I see you have been reviewing books – and occasional other things – on Amazon since 2002. Do you review anywhere else? And why did you decide to become a reviewer?
Not really. I mainly did it on Amazon.com back in the day because it was a way to keep track of which books I read, and also to remember which books I wanted to recommend to people. Around that time, a lot of people started asking me for book recommendations – for a couple of different reasons – and Amazon.com seemed like a straightforward place to keep it. I think that my first review was for a book that annoyed the shit out of me, and so I wanted to go online to pan it. This was back in the day before such a phenomenon was so common, and trolls weren’t hiding behind every monitor. Now, of course, everything gets reviewed, good and bad, and you have to hope that you can get the signal-to-noise ratio a little higher.
And what do you get out of it?
For a long time, the only thing that I got out of it was a perverse satisfaction that, after I died, there would be some sign that I had once been alive. It was looking rather unlike I would ever become a published author – shameless self-plug alert! My book is now available on Amazon.com. As such, I needed to do SOMETHING to establish my immortality. And since Ponce De Leon never found his magic fountain, I guessed that reviewing was probably the second best way. Now, of course, I am a member of Amazon’s Vine program, and they send me nifty things all of the time. For example, I just got an ARC of Brandon Sanderson’s The Rithmatist. The program has introduced me to several of my favorite authors, as well as providing me with a broad spectrum of items that I’ve enjoyed. And hated.

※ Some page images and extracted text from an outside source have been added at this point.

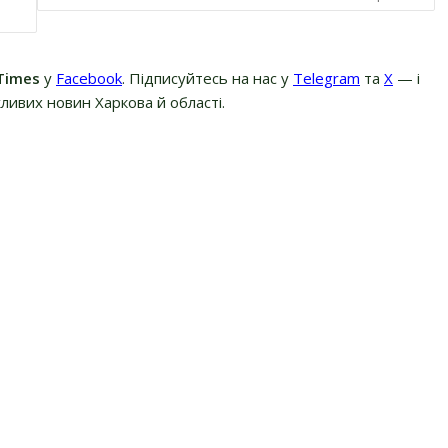
Times
у
Facebook
. Підписуйтесь на нас у
Telegram
та
Х
— і
ливих новин Харкова й області.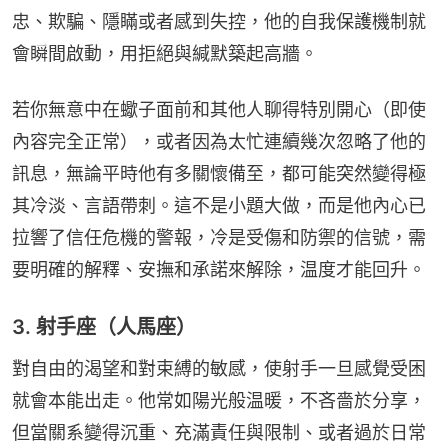
忠、欺騙、隱瞞或者感到失控，他的自我保護機制就
會瞬間啟動，用拒絕與緘默築起高牆。
若你無意中在蠍子面前和其他人聊得特別開心（即使
內容完全正常），或者因為太忙連續幾次忽略了他的
訊息，無論平時他有多關懷備至，都可能突然變得極
其冷淡、言語帶刺。這不是小題大做，而是他內心已
拉響了信任危機的警報，冷是受傷和防禦的信號，需
要明確的解釋、安撫和承諾來解除，温度才能回升。
3. 射手座（人馬座）
對自由的渴望和對束縛的敏感，使射手一旦感覺受困
就會本能出走。他常如陽光般温暖，不吝嗇於分享，
但當關系變得沉重、充滿責任與限制、或者過於日常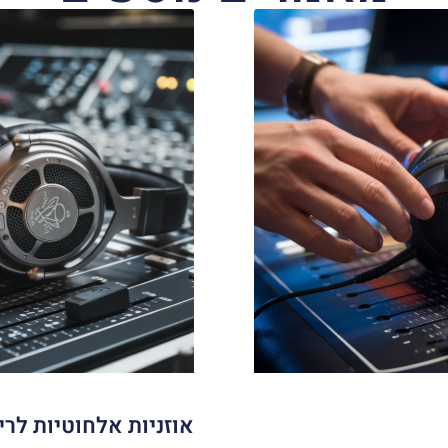
אוזניות אלחוטיות לרי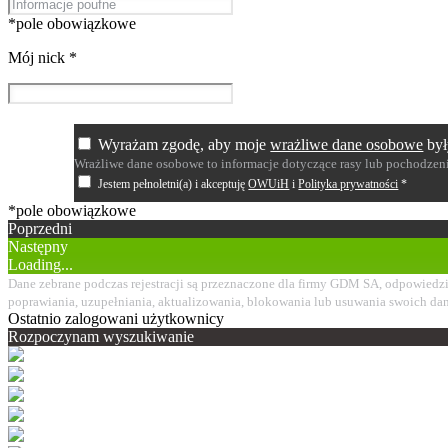
*pole obowiązkowe
Mój nick
*
Wyrażam zgodę, aby moje
wrażliwe dane osobowe
był
Wrażliwe dane osobowe to informacje dotyczące rasy lub pochodzenia
Jestem pełnoletni(a) i akceptuję
OWUiH
i
Polityka prywatności
*
*pole obowiązkowe
Poprzedni
Następny
Loading...
Dane zebrane podczas rejestracji są przeznaczone dla firmy GDM SA, odpowiedzi
poprawiania, uzupełniania, aktualizowania, blokowania lub usuwania swoich da
Ostatnio zalogowani użytkownicy
Rozpoczynam wyszukiwanie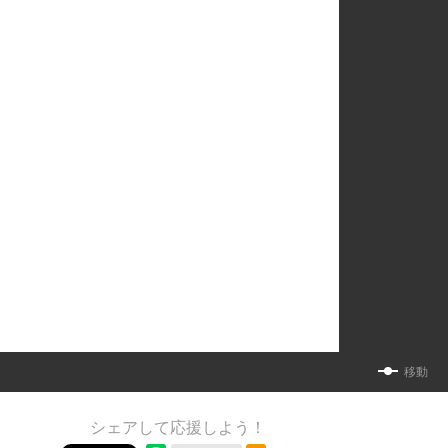
移動
シェアして応援しよう！
RSSフィード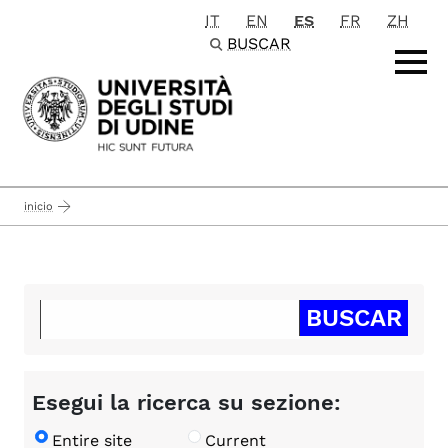
IT
EN
ES
FR
ZH
Passa al contenuto principale
BUSCAR
inicio
Esegui la ricerca su sezione:
Entire site
Current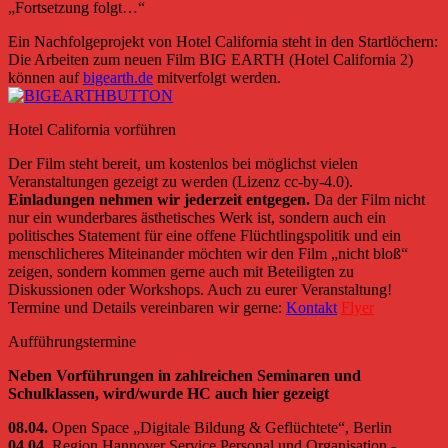
„Fortsetzung folgt…“
Ein Nachfolgeprojekt von Hotel California steht in den Startlöchern:
Die Arbeiten zum neuen Film BIG EARTH (Hotel California 2)
können auf
bigearth.de
mitverfolgt werden.
Hotel California vorführen
Der Film steht bereit, um kostenlos bei möglichst vielen
Veranstaltungen gezeigt zu werden (Lizenz cc-by-4.0).
Einladungen nehmen wir jederzeit entgegen.
Da der Film nicht
nur ein wunderbares ästhetisches Werk ist, sondern auch ein
politisches Statement für eine offene Flüchtlingspolitik und ein
menschlicheres Miteinander möchten wir den Film „nicht bloß“
zeigen, sondern kommen gerne auch mit Beteiligten zu
Diskussionen oder Workshops. Auch zu eurer Veranstaltung!
Termine und Details vereinbaren wir gerne:
Kontakt
Flyer
Aufführungstermine
Neben Vorführungen in zahlreichen Seminaren und
Schulklassen, wird/wurde HC auch hier gezeigt
08.04.
Open Space „Digitale Bildung & Geflüchtete“, Berlin
04.04.
Region Hannover
Service Personal und Organisation -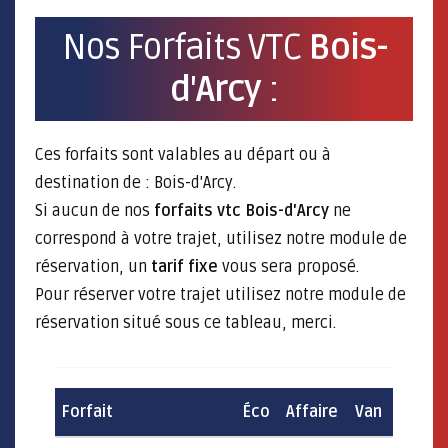
Nos Forfaits VTC
Bois-
d'Arcy
:
Ces forfaits sont valables au départ ou à
destination de : Bois-d'Arcy.
Si aucun de nos
forfaits vtc Bois-d'Arcy
ne
correspond à votre trajet, utilisez notre module de
réservation, un
tarif fixe
vous sera proposé.
Pour réserver votre trajet utilisez notre module de
réservation situé sous ce tableau, merci.
Forfait
Éco
Affaire
Van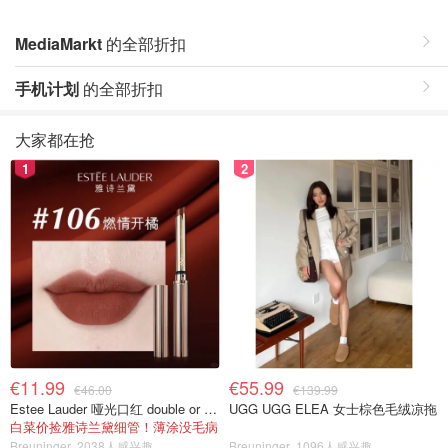
MediaMarkt
的全部折扣
手机计划
的全部折扣
大家都在抢
1
2
€11.99
€55.99
€46.00
€139.99
Estee Lauder 哑光口红 double or nothing色号
UGG UGG ELEA 女士棕色毛绒凉拖
白菜价捡雅诗兰黛细管！薄涂没毛病
Breuninger
2038人感兴趣
Breuninger
1096人感兴趣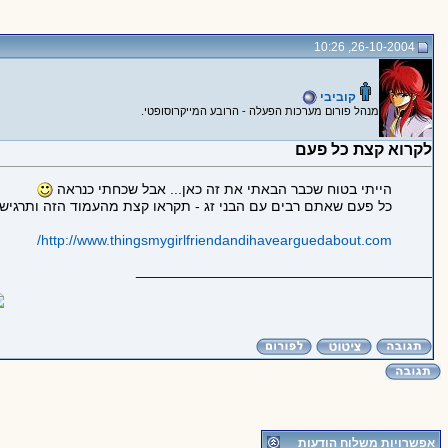
26-10-2004, 10:26
קוביבי
מנהל פורום מערכות הפעלה - הרובע המייקרוסופטי.
לקרוא קצת כל פעם
הייתי בטוח שכבר הבאתי את זה כאן... אבל שכחתי כנראה
כל פעם שאתם רבים עם הבני זג - תקראו קצת מהעמוד הזה ותרגישו
http://www.thingsmygirlfriendandihavearguedabout.com/
_____________________________________
אפשרויות משלוח הודעות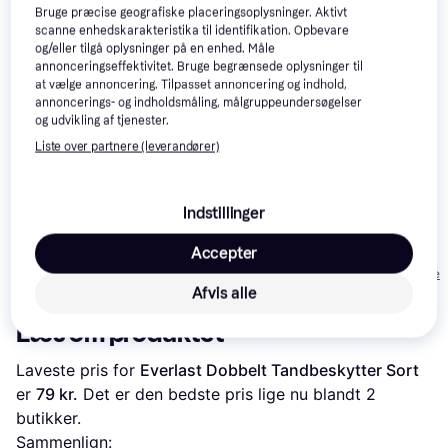
Bruge præcise geografiske placeringsoplysninger. Aktivt
Se vores forslag til andre produkter, der matcher dine 
scanne enhedskarakteristika til identifikation. Opbevare
interesser.
Vis alle
og/eller tilgå oplysninger på en enhed. Måle
annonceringseffektivitet. Bruge begrænsede oplysninger til
at vælge annoncering. Tilpasset annoncering og indhold,
annoncerings- og indholdsmåling, målgruppeundersøgelser
og udvikling af tjenester.
Liste over partnere (leverandører)
Nike Alpha Mouth
Indstillinger
Venum Challenger
SISU Go
Guard Black
Mouthguard -
Accepter
Red/Black
119 kr.
129 kr.
150 kr.
Eller 3 betalinger af 40 kr.
Eller 3 betalinger 
Afvis alle
Læs om produktet
Laveste pris for 
Everlast Dobbelt Tandbeskytter Sort
er 
79 kr.
 Det er den bedste pris lige nu blandt 
2
butikker.
Sammenlign: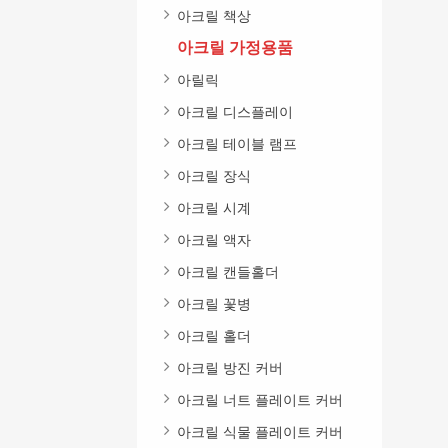
아크릴 책상
아크릴 가정용품
아릴릭
아크릴 디스플레이
아크릴 테이블 램프
아크릴 장식
아크릴 시계
아크릴 액자
아크릴 캔들홀더
아크릴 꽃병
아크릴 홀더
아크릴 방진 커버
아크릴 너트 플레이트 커버
아크릴 식물 플레이트 커버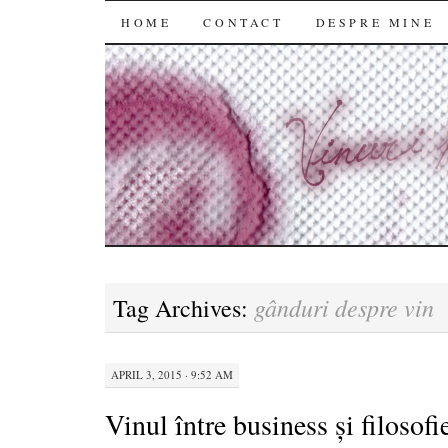
SKIP
HOME
CONTACT
DESPRE MINE
TO
CONTENT
gânduri despre vin
Tag Archives:
APRIL 3, 2015 · 9:52 AM
Vinul între business și filosofi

In 2003, while reviewing The Da Vinci Code you said Dan Brown was your favourite author. Do you stand by that today?
Oh god no. At the time, Dan Brown hadn’t quite exploded onto the cultural zeitgeist the way that he would about five months later. I actually picked that up that book, along with a CD, at a local shop. Amusing side note, it was actually the first purchase I ever made with a credit card. Aside aside, I have always had something of an antipathy toward things that become TOO lauded, TOO popular – Harry Potter, Catcher in the Rye, Twilight, etc. Perhaps I am a closet hipster, but I always feel that the combination of cultural awareness of the subtext along with the inevitable let down of the actual material causes me a form of intellectual whiplash that results in my angrily hurling a book across the room. The inevitable hype that The Da Vinci Code drew and the irritation said hype caused me, combined with the awful follow-up to The Da Vinci Code, was enough to knock him off the top spot and into the cellar.

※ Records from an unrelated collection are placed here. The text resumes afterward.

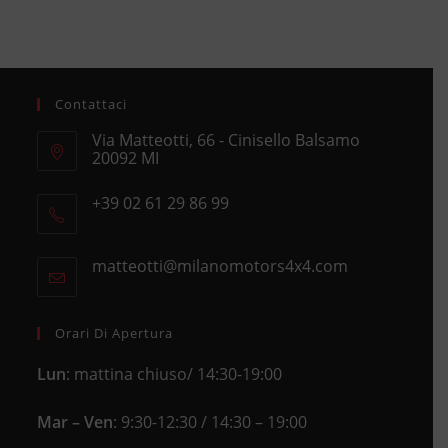
Contattaci
Via Matteotti, 66 - Cinisello Balsamo
20092 MI
Opens
+39 02 61 29 86 99
in
Opens
a
in
new
matteotti@milanomotors4x4.com
Opens
your
tab
in
application
your
application
Orari Di Apertura
Lun
: mattina chiuso/ 14:30-19:00
Mar – Ven
: 9:30-12:30 / 14:30 – 19:00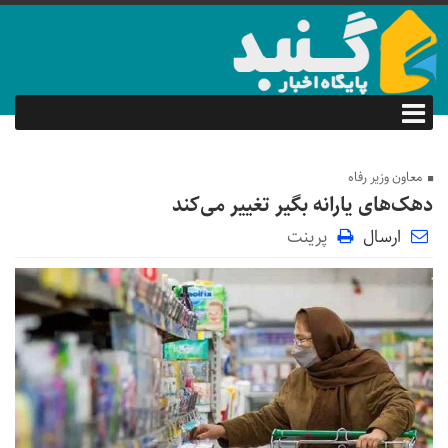
معاون وزیر رفاه
دهک‌های یارانه بگیر تغییر می‌کند‌
ارسال
پرینت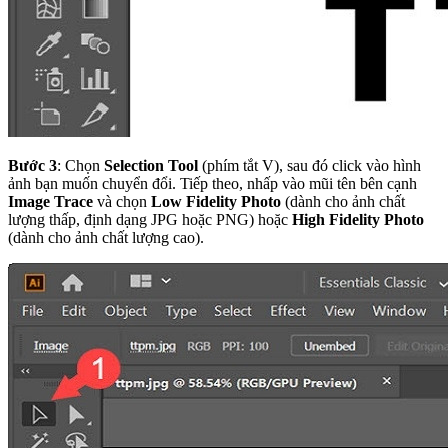
Bước 3
: Chọn
Selection Tool
(phím tắt V), sau đó click vào hình
ảnh bạn muốn chuyển đổi. Tiếp theo, nhấp vào mũi tên bên cạnh
Image Trace
và chọn
Low Fidelity Photo
(dành cho ảnh chất
lượng thấp, định dạng JPG hoặc PNG) hoặc
High Fidelity Photo
(dành cho ảnh chất lượng cao).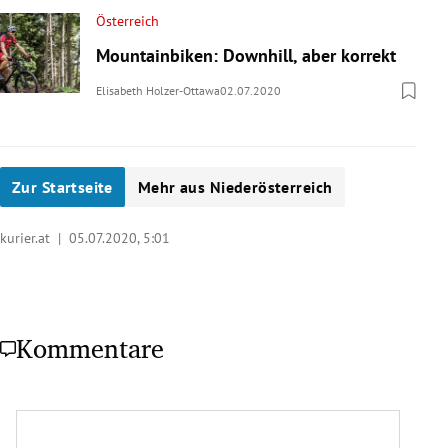
Österreich
Mountainbiken: Downhill, aber korrekt
Elisabeth Holzer-Ottawa
02.07.2020
Zur Startseite
Mehr aus Niederösterreich
kurier.at |
05.07.2020, 5:01
Kommentare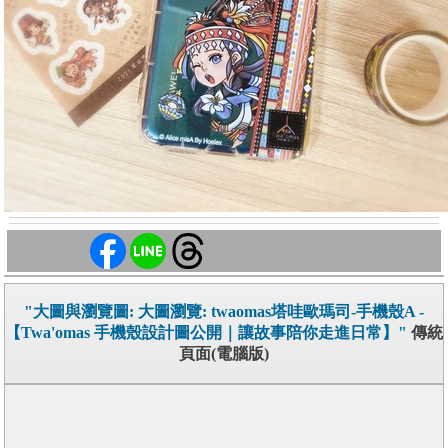
"大圖與瀏覽圖: 大圖瀏覽: twaomas塔哇歐瑪司-手機殼A -
【Twa'omas 手機殼設計圖公開｜讓故事陪你走進日常】"
傳統
頁面(電腦版)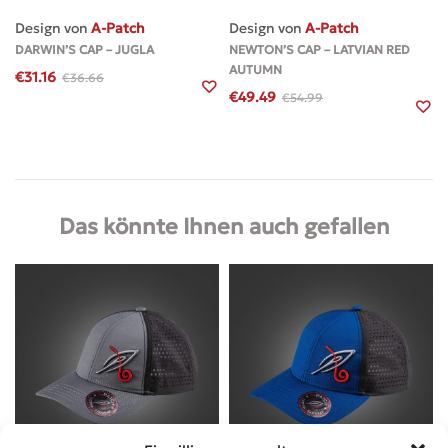
Design von
A-Patch
Design von
A-Patch
DARWIN’S CAP – JUGLA
NEWTON’S CAP – LATVIAN RED
AUTUMN
€
31.16
€
36.66
€
49.49
€
54.99
Das könnte Ihnen auch gefallen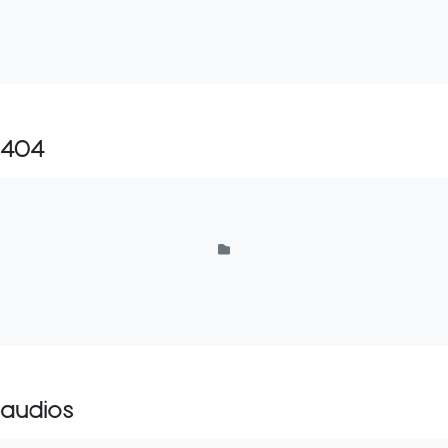
404
audios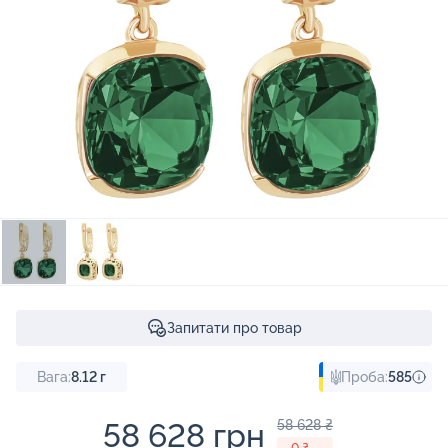
Запитати про товар
Вага:
8.12
г
Проба:
585
58 628 грн
58 628 ₴
- 0 ₴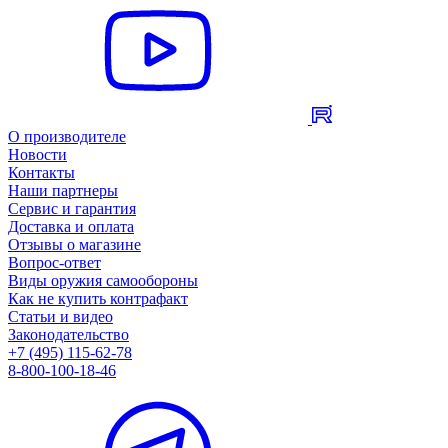
О производителе
Новости
Контакты
Наши партнеры
Сервис и гарантия
Доставка и оплата
Отзывы о магазине
Вопрос-ответ
Виды оружия самообороны
Как не купить контрафакт
Статьи и видео
Законодательство
+7 (495) 115-62-78
8-800-100-18-46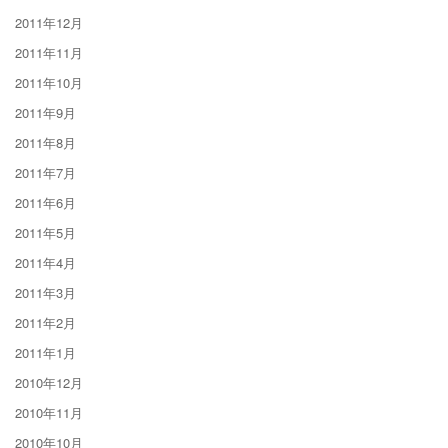
2011年12月
2011年11月
2011年10月
2011年9月
2011年8月
2011年7月
2011年6月
2011年5月
2011年4月
2011年3月
2011年2月
2011年1月
2010年12月
2010年11月
2010年10月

It’s also worth noting that Dan Brown’s The Da Vinci Code was essentially just a watered down version of Foucalt’s Pendulum that was sanitized and simplified for the masses. The latter is a better book in virtually every way, even if reading it feels like being a salmon swimming upstream
I don’t know that I would say that I have a favorite author now. I do religiously read every new piece of Murakami Haruki’s that is translated into English – at least the fiction … I don’t want to hear him talk about running or jazz … I just. don’t. care – I also love Brandon Sanderson’s work. There are others that I can’t get enough of. Marcelo Figueroa’s Kamchatka was a beautiful piece. Daniyal Mueenuddin’s In Other Rooms, Other Wonders was spectacular.

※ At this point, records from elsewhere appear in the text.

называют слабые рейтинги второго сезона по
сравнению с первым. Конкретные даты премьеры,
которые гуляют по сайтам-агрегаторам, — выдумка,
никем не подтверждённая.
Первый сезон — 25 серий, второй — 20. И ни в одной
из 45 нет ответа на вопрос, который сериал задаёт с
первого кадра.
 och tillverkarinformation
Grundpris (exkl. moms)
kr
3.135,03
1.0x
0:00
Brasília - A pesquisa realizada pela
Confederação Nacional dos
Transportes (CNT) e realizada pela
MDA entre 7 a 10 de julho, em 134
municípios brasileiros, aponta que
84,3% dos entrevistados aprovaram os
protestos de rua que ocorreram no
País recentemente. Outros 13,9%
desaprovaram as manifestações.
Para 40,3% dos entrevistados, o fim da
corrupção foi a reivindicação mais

And talking of Dan Brown and That Kind Of Thing, here’s a true story. There is a book titled The Christ Conspiracy by someone called D.M. Murdock, who writes under the pen name, Acharya S. The underlying claims of The Christ Conspiracy appear to be that there was no person called Jesus and that Christianity was created by members of various secret societies, mystery schools, and religions in order to unify the Roman Empire under one state religion. Ho. Hum. In 2005, you reviewed a quite different book – The Dark Side of Christian History by Helen Ellerbe – for Amazon, and your views so alarmed Murdock and other members of the Christ Conspiracy Yahoo group that one member asked: “do we have any dirt on ‘em (you) like we do that dirt bag J.P. Holding?”
Were you aware of their interest?
Yeah, I saw that. That was kind of funny. That’s hardly the only online group that has decided to cast aspersions my way. Amusingly enough, they seem to have fallen apart before I found out about it.
How did you feel about it?
Well, I find it kind of sad that I am bad enough at communicating that they totally missed the point of my review. It suggests that I really do deserve a lot of the comments that I receive that my reviews suck.
Is this the sort of thing that makes you determined to protect your anonymity?
Nah. My determination to do so has completely other origins. Mainly I want to keep my online and real life identities separate. I read a story in the newspaper the other day that a guy in a bar got beaten down by three people because he, “made the bathroom smell bad”. While it’s a little easier to get ragey in real life and attack someone, there are some disturbed people out there.
Also, there’s an inherent dichotomy in reviewing. In order to be maximally honest, you need to be able to remain anonymous, lest you really need to consider the feelings of the creators of what you review. Unfortunately, true anonymity dumps you into the same Anonymous bin as everyone else, and the signal-to-noise ratio becomes so low as to be worthless. The only real solution is to use a name, but not your real name. Even then, it doesn’t always work. For example, there are other people running around on the internet using my name.
The Christ Conspiracy dirt-digging approach seems a little extreme, but what about other authors and publishers – do they ever respond to your reviews?
Yeah. Alexander Hemon, a winner of the MacArthur “genius award”, got annoyed enough at my review of his soporific novel-cum-autobiography that he took me to task about it in the comments section of the review. Either him or someone pretending to be him.
On another occasion, there’s also John Warner, who wrote The Funny Man, which I also panned. He “interviewed” himself as a form of publicity for his book and wrote:
What did people say about The Funny Man in its original, hardcover/digital incarnation?
Someone named “Harkius” on Amazon said, “The plot is weak. The characters are wholly unlikeable.”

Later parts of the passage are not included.